Tănase Maria, Portoacă Alexandra Ileana, Diniță Alin, Brănoiu Gheorghe, Zamfir Florin, Sirbu Elena-Emilia, Călin Cătălina
Mechanical Engineering Department, Petroleum-Gas University of Ploiești, 100680 Ploiesti, Romania.
Petroleum Geology and Reservoir Engineering Department, Petroleum-Gas University of Ploiești, 100680 Ploiesti, Romania.
Polymers (Basel). 2024 Nov 24;16(23):3268. doi: 10.3390/polym16233268.

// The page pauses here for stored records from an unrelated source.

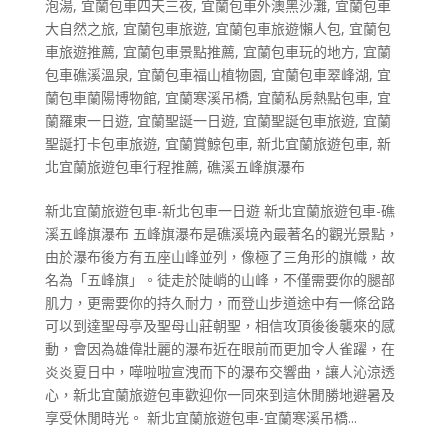
泡湯
,
宜蘭包車四天三夜
,
宜蘭包車外澳黑沙灘
,
宜蘭包車
大自然之旅
,
宜蘭包車旅遊
,
宜蘭包車旅遊懶人包
,
宜蘭包
車旅遊推薦
,
宜蘭包車景點推薦
,
宜蘭包車玩的地方
,
宜蘭
包車礁溪溫泉
,
宜蘭包車福山植物園
,
宜蘭包車翠峰湖
,
宜
蘭包車蘭陽博物館
,
宜蘭寒溪吊橋
,
宜蘭私房熱點包車
,
宜
蘭羅東一日遊
,
宜蘭聖誕一日遊
,
宜蘭聖誕包車旅遊
,
宜蘭
聖誕打卡包車旅遊
,
宜蘭賞鯨包車
,
新北宜蘭旅遊包車
,
新
北宜蘭旅遊包車行程推薦
,
礁溪五峰旗瀑布
新北宜蘭旅遊包車-新北包車一日遊 新北宜蘭旅遊包車-礁
溪五峰旗瀑布 五峰旗瀑布是礁溪境內最著名的觀光景點，
由於瀑布後方有五座山峰並列，像極了三角形的旗幟，故
名為「五峰旗」。徒走於陡峭的山峰，不僅需要你的腿部
肌力，更需要你的持久耐力，而登山步道途中有一條岔路
可以到達聖母亭及聖母山莊朝聖，相信攻頂後後襲來的感
動，會因為雄偉壯麗的瀑布近在眼前而更加令人雀躍，在
炎炎夏日中，嘩啦啦宣洩而下的瀑布交響曲，讓人沁涼透
心，新北宜蘭旅遊包車歡迎你一同來到這休閒勝地避暑及
享受休閒時光。 新北宜蘭旅遊包車-宜蘭寒溪吊橋...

Increasing environmental concerns and the need for sustainable materials have driven a focus towards the utilization of recycled polylactic acid (PLA) in additive manufacturing as PLA offers advantages over other thermoplastics, including biodegradability, ease of processing, and a lower environmental impact during production. This study explores the optimization of the mechanical properties of recycled PLA parts through a combination of experimental and machine learning approaches. A series of experiments were conducted to investigate the impact of various processing parameters, such as layer thickness and infill density, as well as annealing conditions, on the mechanical properties of recycled PLA parts. Machine learning algorithms have proven the possibility to predict tensile behavior with an average error of 6.059%. The results demonstrate that specific combinations of processing parameters and post-treatment annealing differently improve the mechanical properties (with 7.31% in ultimate tensile strength (UTS), 0.28% in Young's modulus, and 3.68% in elongation) and crystallinity (with 22.33%) of recycled PLA according to XRD analysis, making it a viable alternative to virgin PLA in various applications such as sustainable packaging solutions, including biodegradable containers, clamshell packaging, and protective inserts. The optimized recycled PLA parts exhibited mechanical properties and crystallinity levels comparable to those of their virgin counterparts, highlighting their potential for reducing environmental impact and saving costs. For both as-built and annealed samples, the optimal settings for achieving high composite desirability involved a 0.2 mm layer thickness, with 75% infill for the as-built samples and 100% infill for the annealed samples. This study provides a comprehensive framework for optimizing recycled PLA in additive manufacturing, contributing to the advancement of sustainable material engineering and the circular economy.
日益增长的环境问题以及对可持续材料的需求,促使人们将注意力集中在增材制造中对回收聚乳酸(PLA)的利用上,因为PLA相较于其他热塑性塑料具有诸多优势,包括生物可降解性、易于加工以及生产过程中较低的环境影响。本研究通过实验和机器学习方法相结合,探索回收PLA零件机械性能的优化。进行了一系列实验,以研究各种加工参数(如层厚和填充密度)以及退火条件对回收PLA零件机械性能的影响。机器学习算法已证明能够以6.059%的平均误差预测拉伸行为。结果表明,根据X射线衍射分析,加工参数和后处理退火的特定组合以不同方式改善了回收PLA的机械性能(极限拉伸强度(UTS)提高7.31%,杨氏模量提高0.28%,伸长率提高3.68%)和结晶度(提高22.33%),使其在各种应用(如可持续包装解决方案,包括可生物降解容器、翻盖包装和保护衬垫)中成为原生PLA的可行替代品。优化后的回收PLA零件展现出与原生零件相当的机械性能和结晶度水平,凸显了其在减少环境影响和节约成本方面的潜力。对于成型和退火后的样品,实现高综合合意性的最佳设置包括0.2毫米的层厚,成型样品的填充率为75%,退火样品的填充率为100%。本研究为增材制造中优化回收PLA提供了一个全面的框架,有助于可持续材料工程和循环经济的发展。